盗賊団が広間から去り、ボラスは「やれやれ」とふたたびため息を漏らした。
「まさか、あのような者たちを……」
ずっと黙っていたカミルが、ぼやいたボラスに言った。
「我らは従うまでです。これは、皇帝陛下じきじきのご命令でありますから」
カミルは懐に入れていた一通の書簡を大事そうに取り出す。その光景をボラスは不愉快そうに横目で眺めた。カミルは書簡を広げ、その一部を読み上げた。

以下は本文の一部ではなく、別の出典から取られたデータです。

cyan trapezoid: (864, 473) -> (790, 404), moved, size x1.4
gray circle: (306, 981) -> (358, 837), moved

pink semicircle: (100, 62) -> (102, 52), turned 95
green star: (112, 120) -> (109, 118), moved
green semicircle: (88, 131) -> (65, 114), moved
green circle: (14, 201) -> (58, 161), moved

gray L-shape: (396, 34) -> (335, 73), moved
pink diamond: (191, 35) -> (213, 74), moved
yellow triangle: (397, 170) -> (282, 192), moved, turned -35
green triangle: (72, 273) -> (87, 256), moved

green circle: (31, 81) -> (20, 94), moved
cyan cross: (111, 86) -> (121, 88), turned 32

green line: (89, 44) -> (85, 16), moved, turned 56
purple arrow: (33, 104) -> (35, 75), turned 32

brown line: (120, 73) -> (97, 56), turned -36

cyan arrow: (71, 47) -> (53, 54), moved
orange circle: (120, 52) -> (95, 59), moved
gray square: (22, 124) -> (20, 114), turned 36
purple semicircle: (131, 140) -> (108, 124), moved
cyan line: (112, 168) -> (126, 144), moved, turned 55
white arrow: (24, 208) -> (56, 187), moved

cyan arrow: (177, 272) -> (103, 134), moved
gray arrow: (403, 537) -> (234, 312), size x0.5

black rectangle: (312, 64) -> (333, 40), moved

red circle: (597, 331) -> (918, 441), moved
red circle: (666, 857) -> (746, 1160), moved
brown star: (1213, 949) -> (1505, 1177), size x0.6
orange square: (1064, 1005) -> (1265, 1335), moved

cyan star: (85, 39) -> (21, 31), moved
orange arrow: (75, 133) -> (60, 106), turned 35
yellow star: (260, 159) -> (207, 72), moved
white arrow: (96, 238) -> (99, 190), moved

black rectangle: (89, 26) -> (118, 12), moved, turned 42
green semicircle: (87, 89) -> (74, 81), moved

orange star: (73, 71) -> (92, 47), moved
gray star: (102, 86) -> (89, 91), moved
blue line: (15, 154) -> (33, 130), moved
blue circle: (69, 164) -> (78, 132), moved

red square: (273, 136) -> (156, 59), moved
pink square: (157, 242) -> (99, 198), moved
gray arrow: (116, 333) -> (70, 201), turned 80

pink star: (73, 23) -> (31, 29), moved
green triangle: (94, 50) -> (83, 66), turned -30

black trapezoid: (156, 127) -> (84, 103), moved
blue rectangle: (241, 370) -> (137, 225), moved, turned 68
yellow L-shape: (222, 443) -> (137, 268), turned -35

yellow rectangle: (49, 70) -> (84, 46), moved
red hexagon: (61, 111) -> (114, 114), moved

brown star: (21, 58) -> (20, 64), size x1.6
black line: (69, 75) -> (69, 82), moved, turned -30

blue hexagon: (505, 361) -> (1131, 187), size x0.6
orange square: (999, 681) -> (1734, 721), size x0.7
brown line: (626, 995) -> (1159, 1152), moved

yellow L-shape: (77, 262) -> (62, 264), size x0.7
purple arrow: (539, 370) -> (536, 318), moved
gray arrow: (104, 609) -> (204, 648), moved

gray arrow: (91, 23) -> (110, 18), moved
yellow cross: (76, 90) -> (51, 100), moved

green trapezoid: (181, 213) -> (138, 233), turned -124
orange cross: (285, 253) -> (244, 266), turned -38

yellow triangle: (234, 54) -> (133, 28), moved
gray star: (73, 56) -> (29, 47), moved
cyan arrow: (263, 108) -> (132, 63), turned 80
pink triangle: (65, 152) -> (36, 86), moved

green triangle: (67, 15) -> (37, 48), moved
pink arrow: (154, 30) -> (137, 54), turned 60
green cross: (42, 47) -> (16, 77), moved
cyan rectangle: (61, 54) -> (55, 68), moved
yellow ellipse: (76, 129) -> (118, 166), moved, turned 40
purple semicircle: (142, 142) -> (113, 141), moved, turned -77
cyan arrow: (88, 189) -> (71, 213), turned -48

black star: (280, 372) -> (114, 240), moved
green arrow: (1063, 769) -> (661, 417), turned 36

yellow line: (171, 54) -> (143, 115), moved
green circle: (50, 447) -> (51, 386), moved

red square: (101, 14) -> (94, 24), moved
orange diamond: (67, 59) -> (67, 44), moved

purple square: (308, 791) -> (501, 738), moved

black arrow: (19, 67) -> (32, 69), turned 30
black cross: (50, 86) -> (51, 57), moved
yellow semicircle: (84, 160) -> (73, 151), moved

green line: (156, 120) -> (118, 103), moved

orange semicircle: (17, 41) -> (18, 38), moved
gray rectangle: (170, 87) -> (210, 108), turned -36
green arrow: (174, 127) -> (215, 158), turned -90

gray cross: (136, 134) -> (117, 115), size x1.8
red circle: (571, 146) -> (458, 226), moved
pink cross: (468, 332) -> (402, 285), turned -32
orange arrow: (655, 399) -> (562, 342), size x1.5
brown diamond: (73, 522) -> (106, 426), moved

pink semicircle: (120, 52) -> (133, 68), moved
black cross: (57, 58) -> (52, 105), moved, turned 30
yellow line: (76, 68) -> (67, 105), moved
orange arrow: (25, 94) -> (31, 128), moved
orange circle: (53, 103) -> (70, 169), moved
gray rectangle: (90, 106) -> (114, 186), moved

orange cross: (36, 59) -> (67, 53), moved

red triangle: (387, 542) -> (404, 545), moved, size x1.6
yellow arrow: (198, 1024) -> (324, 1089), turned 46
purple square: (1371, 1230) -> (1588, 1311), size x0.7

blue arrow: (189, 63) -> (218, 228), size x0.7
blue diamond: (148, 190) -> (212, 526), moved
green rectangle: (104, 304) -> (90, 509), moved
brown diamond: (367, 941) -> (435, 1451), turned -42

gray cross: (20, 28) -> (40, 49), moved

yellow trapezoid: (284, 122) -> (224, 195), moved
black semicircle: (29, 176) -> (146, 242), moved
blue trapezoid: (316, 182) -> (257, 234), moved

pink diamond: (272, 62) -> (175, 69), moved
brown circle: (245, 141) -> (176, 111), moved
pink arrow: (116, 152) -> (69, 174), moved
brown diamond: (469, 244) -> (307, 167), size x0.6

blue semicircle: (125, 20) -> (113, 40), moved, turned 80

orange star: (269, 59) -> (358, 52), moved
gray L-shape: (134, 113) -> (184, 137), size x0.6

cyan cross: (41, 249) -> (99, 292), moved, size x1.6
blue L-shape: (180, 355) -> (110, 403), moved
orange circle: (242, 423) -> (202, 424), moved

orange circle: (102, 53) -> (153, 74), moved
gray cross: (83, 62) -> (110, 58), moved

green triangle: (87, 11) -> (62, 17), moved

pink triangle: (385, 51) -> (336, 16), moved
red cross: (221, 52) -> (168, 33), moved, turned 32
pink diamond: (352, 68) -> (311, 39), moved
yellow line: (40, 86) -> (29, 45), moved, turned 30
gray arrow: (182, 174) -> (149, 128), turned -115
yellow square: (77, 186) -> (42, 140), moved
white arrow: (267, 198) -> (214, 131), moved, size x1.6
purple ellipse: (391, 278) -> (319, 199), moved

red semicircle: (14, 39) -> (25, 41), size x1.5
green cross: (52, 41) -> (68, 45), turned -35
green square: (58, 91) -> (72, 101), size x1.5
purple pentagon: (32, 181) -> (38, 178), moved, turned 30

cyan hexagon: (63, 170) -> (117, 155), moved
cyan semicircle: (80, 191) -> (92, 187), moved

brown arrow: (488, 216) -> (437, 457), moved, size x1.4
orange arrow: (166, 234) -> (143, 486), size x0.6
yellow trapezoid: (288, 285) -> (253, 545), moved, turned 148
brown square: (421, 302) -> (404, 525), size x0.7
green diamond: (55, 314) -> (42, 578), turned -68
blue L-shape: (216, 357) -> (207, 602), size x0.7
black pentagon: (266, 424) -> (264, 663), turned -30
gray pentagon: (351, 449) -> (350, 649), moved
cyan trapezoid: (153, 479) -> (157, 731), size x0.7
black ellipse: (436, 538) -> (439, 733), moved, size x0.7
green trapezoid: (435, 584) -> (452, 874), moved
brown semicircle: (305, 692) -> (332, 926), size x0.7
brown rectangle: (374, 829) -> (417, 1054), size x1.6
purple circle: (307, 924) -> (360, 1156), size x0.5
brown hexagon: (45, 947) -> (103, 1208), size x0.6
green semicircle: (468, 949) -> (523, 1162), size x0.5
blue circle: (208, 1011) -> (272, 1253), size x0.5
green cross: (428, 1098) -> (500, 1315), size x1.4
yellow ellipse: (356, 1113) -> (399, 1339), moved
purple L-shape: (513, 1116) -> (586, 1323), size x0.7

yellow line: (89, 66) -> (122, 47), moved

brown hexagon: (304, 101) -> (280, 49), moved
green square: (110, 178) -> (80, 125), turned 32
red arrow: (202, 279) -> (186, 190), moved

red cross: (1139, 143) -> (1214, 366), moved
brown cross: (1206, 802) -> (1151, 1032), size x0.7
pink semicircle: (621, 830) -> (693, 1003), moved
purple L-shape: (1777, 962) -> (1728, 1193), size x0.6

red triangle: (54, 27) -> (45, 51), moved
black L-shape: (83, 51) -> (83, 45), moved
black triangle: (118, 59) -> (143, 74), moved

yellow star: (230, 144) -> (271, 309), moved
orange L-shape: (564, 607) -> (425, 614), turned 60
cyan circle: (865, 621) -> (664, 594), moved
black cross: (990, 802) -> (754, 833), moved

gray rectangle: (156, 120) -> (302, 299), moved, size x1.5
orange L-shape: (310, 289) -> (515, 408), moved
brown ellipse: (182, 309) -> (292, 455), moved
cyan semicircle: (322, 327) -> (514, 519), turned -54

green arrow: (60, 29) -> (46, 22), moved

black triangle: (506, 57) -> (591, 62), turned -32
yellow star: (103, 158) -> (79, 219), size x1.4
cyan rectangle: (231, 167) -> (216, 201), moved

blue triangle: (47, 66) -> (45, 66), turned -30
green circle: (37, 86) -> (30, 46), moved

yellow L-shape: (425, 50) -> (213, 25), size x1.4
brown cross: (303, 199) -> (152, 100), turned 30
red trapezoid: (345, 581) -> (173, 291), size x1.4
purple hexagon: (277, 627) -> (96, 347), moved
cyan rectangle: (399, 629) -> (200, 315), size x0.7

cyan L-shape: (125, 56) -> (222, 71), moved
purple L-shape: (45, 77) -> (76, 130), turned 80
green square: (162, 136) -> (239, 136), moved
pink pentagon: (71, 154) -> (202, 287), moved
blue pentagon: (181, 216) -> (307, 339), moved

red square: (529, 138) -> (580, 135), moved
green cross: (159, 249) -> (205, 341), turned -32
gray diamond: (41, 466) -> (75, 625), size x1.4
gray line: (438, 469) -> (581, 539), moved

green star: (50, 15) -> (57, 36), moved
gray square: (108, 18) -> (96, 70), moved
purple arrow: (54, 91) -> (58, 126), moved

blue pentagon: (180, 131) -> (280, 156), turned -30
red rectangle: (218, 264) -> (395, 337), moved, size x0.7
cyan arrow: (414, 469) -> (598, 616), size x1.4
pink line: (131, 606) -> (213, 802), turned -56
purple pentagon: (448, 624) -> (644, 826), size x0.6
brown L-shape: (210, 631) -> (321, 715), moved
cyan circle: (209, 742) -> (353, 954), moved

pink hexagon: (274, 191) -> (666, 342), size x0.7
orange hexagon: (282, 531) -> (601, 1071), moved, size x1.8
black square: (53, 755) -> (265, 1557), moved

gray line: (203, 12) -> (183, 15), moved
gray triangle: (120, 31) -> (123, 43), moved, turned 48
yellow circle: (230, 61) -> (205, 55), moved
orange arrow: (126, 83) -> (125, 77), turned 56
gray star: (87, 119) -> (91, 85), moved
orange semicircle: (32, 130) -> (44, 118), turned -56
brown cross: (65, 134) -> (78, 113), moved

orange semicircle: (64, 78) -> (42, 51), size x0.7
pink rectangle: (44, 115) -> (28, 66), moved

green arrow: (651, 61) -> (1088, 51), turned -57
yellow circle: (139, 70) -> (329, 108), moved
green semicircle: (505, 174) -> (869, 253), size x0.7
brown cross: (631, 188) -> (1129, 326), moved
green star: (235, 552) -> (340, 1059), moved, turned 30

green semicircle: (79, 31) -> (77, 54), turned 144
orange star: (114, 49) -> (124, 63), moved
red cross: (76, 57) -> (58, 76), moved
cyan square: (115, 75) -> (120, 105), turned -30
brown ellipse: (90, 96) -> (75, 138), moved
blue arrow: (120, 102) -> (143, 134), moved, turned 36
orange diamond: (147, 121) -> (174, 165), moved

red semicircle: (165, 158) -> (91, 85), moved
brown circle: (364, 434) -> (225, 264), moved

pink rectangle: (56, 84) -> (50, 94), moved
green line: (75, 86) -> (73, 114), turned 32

「『――さきに記した地にいる、アーヴィン・メアンエルツ率いる盗賊団を無傷で捕らえ、第二六総督府の兵に加えよ。また件の一味からメアンエルツは除いた一名を選び、その者に以下に記す場所の地形と構造物、その他くわしい様子をなんとしても聞き出し、文書化せよ』……。ほかにも要件が、」
「はぁ。皇帝陛下は急にいかがなされたのだ……! これから言うことはここだけの話にするが、こたびの陛下の書簡は指示が細かすぎる。なんだこれは。内容も、正直腑に落ちん」
「……。なにかお考えがあると思われます」
カミルは黙ったあと、そう付け加えた。
「だろうな……。しかし恐れ多くもだが、こちらの身にもなっていただきたいものだ。いちどでよいから我が総督府にお越しになって――」
「公爵閣下。陛下は、この総督府にお見えになるそうですよ」
「……。なに?」
ボラスの前でカミルは、懐から『もうひとつの書簡』を取り出した。
「エーレンベルク卿……。なぜそれを、わしにすぐ見せなかった」
「さきほど総督府に届きました。盗賊たちを広間に入れる直前でしたから、そのあとで閣下にお伝えしようと」
「なぜ内容を知っている!」
「私宛、でありましたので」
涼しげに答えるカミル。そのまま書簡を広げた。
「『余はそちらの植民地を視察する。よってカミル・エーレンベルク卿、および当植民地の総督、総督府は準備をせよ。もてなしを期待する。つぎの日付に到着する予定である――』……。到着予定日は、きょうから、あとひと月ほどです」
ボラスはカミルから書簡をひったくった。もつ手が震えた。どう読んでも指名の順番はカミルがさき。そのうえカミルの名はあっても自分の名前はなく、役職名の『総督』という言葉しか記されていなかった。
「どういう、ことだ……」
「わかりません。しかしながら公爵閣下、私は皇帝陛下に気に入られているのかもしれません……」
ボラスはカミルを見た。窓から外界を眺めているカミルは口元を緩ませていた。だが傷がある鼻筋と眉間には深い皺が刻まれている。眼光は鋭く、まるでなにかに挑むような顔だった。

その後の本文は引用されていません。